Care and Cleaning........................................................................16
Okay, now for the stuff we have to tell you up front. Just keep
in mind, if you choose to install the cabinets yourself, we really
have no control over the installation—so you take on the full
responsibility and liability for getting things done correctly and
safely.
INSTALLATION INSTRUCTIONS – LIABILITY DISCLAIMER
When you use these instructions, you are consenting to be bound
by the provisions in this paragraph. These instructions provide an
illustrative method for installing American Woodmark Corporation
(“AWC”) cabinets. AWC’s instructions are not intended to address
every possible contingency that might be encountered during
installation or to endorse the use of any particular tools.
DISCLAIMER: AWC HAS DILIGENTLY TRIED TO ILLUSTRATE
AND DESCRIBE THE INSTALLATION OF THE PRODUCTS IN THIS
LITERATURE CLEARLY AND ACCURATELY; HOWEVER, SUCH
ILLUSTRATIONS AND DESCRIPTIONS DO NOT EXPRESS OR IMPLY A
WARRANTY OF ANY KIND, INCLUDING BUT NOT LIMITED TO ANY
WARRANTY THAT THE PURCHASER WILL BE ABLE TO OBTAIN A
PARTICULAR RESULT, OR THAT THE PRODUCTS OR INSTRUCTIONS
ARE MERCHANTABLE, OR FIT FOR A PARTICULAR PURPOSE, OR
THAT THE INSTALLED PRODUCTS WILL NECESSARILY CONFORM
TO THE ILLUSTRATIONS OR DESCRIPTIONS OR DIMENSIONS.
THESE INSTRUCTIONS DO NOT ENLARGE OR OTHERWISE MODIFY
THE LIMITED WARRANTY RECEIVED WHEN YOU PURCHASED
YOUR CABINETS, IF ANY. AWC HEREBY EXPRESSLY DISCLAIMS
ALL WARRANTIES AND ALL LIABILITY FOR ANY CLAIMS FOR
INJURY OR DEATH RELATED TO OR BASED UPON THE USE OF
THESE INSTALLATION INSTRUCTIONS AND ANY INSTALLATION
INSTRUCTIONS OTHERWISE PROVIDED BY AWC. AWC IS NOT
RESPONSIBLE FOR ANY INACCURACIES, OMISSIONS OR TYPOS IN
THIS GUIDE.
The Secret is the Preparation
Before You Get Started…
If you’re planning to do it yourself, first ask yourself a few
questions.
1
Do you have some experience with carpentry?
2 Do you have your own tools?
3 Are you handy with a measuring tape and able to handle a
drill, saw and screwdriver?
4 Are you experienced and qualified to do basic plumbing
and electrical tasks?
5 Do you understand terms like miter cut, level and plumb?
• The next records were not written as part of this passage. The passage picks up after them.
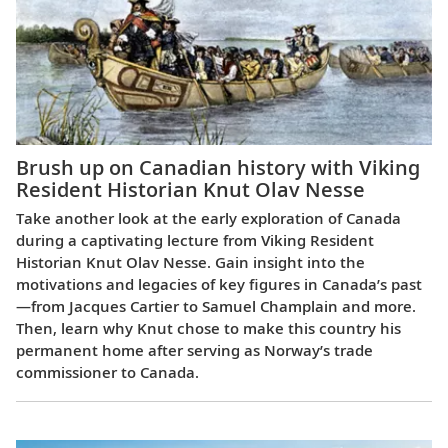
Brush up on Canadian history with Viking
Resident Historian Knut Olav Nesse
Take another look at the early exploration of Canada
during a captivating lecture from Viking Resident
Historian Knut Olav Nesse. Gain insight into the
motivations and legacies of key figures in Canada’s past
—from Jacques Cartier to Samuel Champlain and more.
Then, learn why Knut chose to make this country his
permanent home after serving as Norway’s trade
commissioner to Canada.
If you passed this little quiz, you may be able to install your own
cabinetry. However, if you’re not an experienced do-it-yourselfer,
you may be better off leaving this task to the pros.
Before You Begin
1 Check your inventory to be sure you received your entire
order. If there are any missing or improper parts, contact
your designer or customer service.
2 AWC recommends that no fewer than two people work
together to install these cabinets.
3 Read and understand the entire installation guide prior to
beginning the install.
Safety Precautions
DANGER
TO REDUCE THE RISK OF SERIOUS OR FATAL INJURY FROM
FIRE, EXPLOSION OR ELECTROCUTION, IF GAS LINE OR
ELECTRICAL WORK IS INVOLVED, HAVE THE WORK DONE BY
A UTILITY COMPANY OR QUALIFIED SERVICE PROFESSIONAL.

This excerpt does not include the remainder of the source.